Saturday, December 8, 2007

A Deciduous Wood

Stop 4 – A Deciduous Wood

‘Deciduous’ means the leaves fall off in Autumn, evergreen trees also shed their leaves, but they always have a new set on first.

Here is a little holly tree, common enough. Do you see that some of the leaves are marked as though an animal has eaten between the layers of the leaf? This is indeed what has happened. A fly maggot has done this damage. In the wild, such diseases are kept in balance, so that plants would not normally die. In cultivation, diseases often get the upper hand. In the wild, certain tiny wasps attack the fly maggots, and birds also winkle them out of the leaves.



The woodland floor is here carpeted with the plants characteristic of an English woodland. Bluebells, wood sorrel and celandines are here. Such plants produce leaves early in the year to make use of the sunlight before the trees shade them too deeply. They are well adapted to their life.

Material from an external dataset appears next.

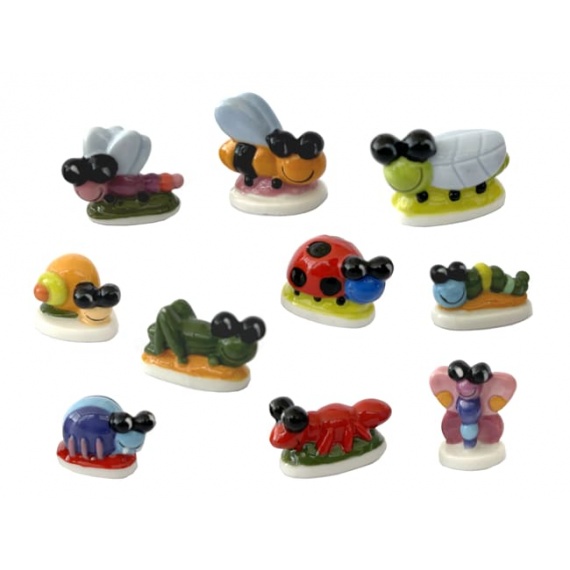 Image resolution: width=570 pixels, height=570 pixels. Identify the location of insect figurines. (121, 183), (294, 164), (451, 164), (470, 291), (336, 266), (219, 342), (69, 285), (107, 424), (331, 439), (469, 412).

As you go along you will see that many trees have grey crusty lichens on them. This shows that the air is reasonably pure here. They will not grow in smoky towns. Lichens are curious plants, half fungus, half algae.









You now pass into an open area recently felled and replanted; there is a luxuriant growth of grasses. As you cross the man-made ditch you will see its bottom consists of heavy clay. The clay was formed by the action of ice in the ice age grinding the surface rocks into a heavily compacted clay mass.

Keep to the path by the edge of the Oak Wood and turn towards the stream.

Grasses have greenish flowers like rushes but have flat leaves. The flowers have pollen blown from plant to plant by the wind to fertilize the female parts to produce seed, quite unlike other flowers which use insects to transfer the pollen. The pollen blown in the wind causes hay fever in some people.